Con questi due uomini mi trovavo proprio bene, perché erano persone semplici, molto alla mano, ed enormemente appassionate di moto. Due eterni ragazzi, insomma, un po’ come mi sento io ancora oggi, pur essendo di tre anni più “piccolo” di Claudio.

Era un piacere parlare con lui, ogni volta che andavo in Cagiva/MV magari a ritirare o a riportare una moto in prova. Quante volte mi è capitato di tornare in fabbrica dopo un semplice test di una giornata, o dopo una prova più approfondita, e, mentre parcheggiavo la moto in questione davanti alla palazzina degli uffici, inevitabilmente si apriva una finestra al piano superiore e mentre mi toglievo il casco sentivo una voce che mi gridava: “Maurizio, come va la moto? Vieni su, che ne parliamo!” Magari erano le 7 di sera, ma chissenefrega: a una chiacchierata col capo non si rinuncia! Anzi, una sera, verso le 20, mi portò a visitare le nuove linee di montaggio delle Husqvarna, a Cassinetta di Biandronno, dall’altra parte del lago di Varese: andavamo in giro per lo stabilimento deserto, e Claudio accendeva personalmente le luci dei vari reparti con l’entusiasmo di un bambino...

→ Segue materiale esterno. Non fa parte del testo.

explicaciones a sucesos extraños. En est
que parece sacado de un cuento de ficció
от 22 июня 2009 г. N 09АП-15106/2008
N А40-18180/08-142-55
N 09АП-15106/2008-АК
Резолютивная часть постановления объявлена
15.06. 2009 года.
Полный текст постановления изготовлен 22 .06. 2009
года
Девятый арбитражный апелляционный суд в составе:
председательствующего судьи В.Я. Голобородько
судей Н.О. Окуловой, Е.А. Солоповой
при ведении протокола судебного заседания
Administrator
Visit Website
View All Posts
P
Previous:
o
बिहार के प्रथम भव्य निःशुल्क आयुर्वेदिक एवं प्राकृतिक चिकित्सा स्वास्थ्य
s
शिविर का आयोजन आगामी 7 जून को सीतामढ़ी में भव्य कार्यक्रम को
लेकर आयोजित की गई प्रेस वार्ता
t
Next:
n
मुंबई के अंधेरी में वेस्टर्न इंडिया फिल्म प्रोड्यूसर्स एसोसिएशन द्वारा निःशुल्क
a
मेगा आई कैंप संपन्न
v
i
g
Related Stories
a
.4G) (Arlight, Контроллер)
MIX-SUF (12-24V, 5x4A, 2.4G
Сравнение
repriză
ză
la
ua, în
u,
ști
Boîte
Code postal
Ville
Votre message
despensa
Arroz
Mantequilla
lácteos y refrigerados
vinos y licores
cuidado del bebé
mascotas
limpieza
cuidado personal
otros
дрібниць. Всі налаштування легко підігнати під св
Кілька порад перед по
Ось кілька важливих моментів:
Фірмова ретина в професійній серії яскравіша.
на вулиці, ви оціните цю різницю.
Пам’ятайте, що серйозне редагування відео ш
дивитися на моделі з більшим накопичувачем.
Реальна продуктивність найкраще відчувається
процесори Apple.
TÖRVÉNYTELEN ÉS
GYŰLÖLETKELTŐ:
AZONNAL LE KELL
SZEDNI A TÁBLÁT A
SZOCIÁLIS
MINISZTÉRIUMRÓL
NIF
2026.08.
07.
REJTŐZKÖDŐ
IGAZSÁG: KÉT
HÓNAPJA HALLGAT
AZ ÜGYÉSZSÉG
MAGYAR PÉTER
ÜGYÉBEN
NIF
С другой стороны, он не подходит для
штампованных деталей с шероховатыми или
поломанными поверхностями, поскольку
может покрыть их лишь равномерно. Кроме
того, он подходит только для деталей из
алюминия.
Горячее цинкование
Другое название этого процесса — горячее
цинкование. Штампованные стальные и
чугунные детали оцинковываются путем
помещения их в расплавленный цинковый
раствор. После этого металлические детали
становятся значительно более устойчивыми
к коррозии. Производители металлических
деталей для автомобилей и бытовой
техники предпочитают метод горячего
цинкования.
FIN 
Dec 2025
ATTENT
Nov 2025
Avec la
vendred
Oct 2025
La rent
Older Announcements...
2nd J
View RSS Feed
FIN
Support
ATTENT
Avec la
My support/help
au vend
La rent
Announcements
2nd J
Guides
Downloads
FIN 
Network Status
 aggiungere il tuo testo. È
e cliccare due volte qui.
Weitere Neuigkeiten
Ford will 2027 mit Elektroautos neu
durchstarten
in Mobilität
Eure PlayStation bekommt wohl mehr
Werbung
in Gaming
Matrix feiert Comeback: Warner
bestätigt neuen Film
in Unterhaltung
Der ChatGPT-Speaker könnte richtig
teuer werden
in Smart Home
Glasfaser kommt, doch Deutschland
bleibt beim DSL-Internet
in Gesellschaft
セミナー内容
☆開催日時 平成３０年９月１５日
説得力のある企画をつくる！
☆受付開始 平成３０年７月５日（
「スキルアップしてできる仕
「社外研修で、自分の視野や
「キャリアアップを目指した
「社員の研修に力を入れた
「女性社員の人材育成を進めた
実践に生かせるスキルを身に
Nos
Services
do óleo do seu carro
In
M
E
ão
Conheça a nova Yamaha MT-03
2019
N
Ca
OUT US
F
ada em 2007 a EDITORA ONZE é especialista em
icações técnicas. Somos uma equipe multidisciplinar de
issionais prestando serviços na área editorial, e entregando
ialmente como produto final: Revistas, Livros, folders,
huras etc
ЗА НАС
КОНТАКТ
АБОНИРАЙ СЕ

Ricordo perfettamente quando riportai a Schiranna una Cagiva Navigator 1000, che peraltro mi era piaciuta parecchio: Claudio comparve come sempre alla finestra e mi convocò nel suo ufficio, dove c’era anche Massimo Tamburini: gli brillavano gli occhi quando gli raccontai della moto, sottolineando che era comoda, però che avrei rialzato un pochino le pedane, mostrandogli gli stivaletti completamente consumati.

Mi ricordo anche che chiesi a Tamburini se fosse piaciuta anche a lui, la Navigator. Ecco la risposta: “So che i miei ragazzi si sono divertiti molto anche a Misano, ma io su quelle “cose” col manubrio alto non ci salgo. La moto per me deve avere i mezzi manubri!”.
E quante volte Claudio Castiglioni mi ha confidato di avere in testa mille idee fantastiche, ma purtroppo bisogna esser capaci di identificare quelle giuste da realizzare. L’ultima di queste era la futura MV F3.

Durante l’ultima visita in MV, ovvero il giorno dell’intervista, Giovanni Castiglioni ci aveva un po’ rassicurato, anzi, ci aveva infuso speranza, riguardo alle condizioni di salute di suo padre.
Oggi, dopo nemmeno tre mesi, mi ritrovo invece qui, assieme a tantissimi altri amici, a piangere la scomparsa di un vulcanico ragazzo di 63 anni, che oltre alla sua amicizia mi ha regalato tantissime emozioni: e cito per tutte la Ducati 916. Una persona alla quale il mondo del Motociclismo dovrebbe erigere un monumento.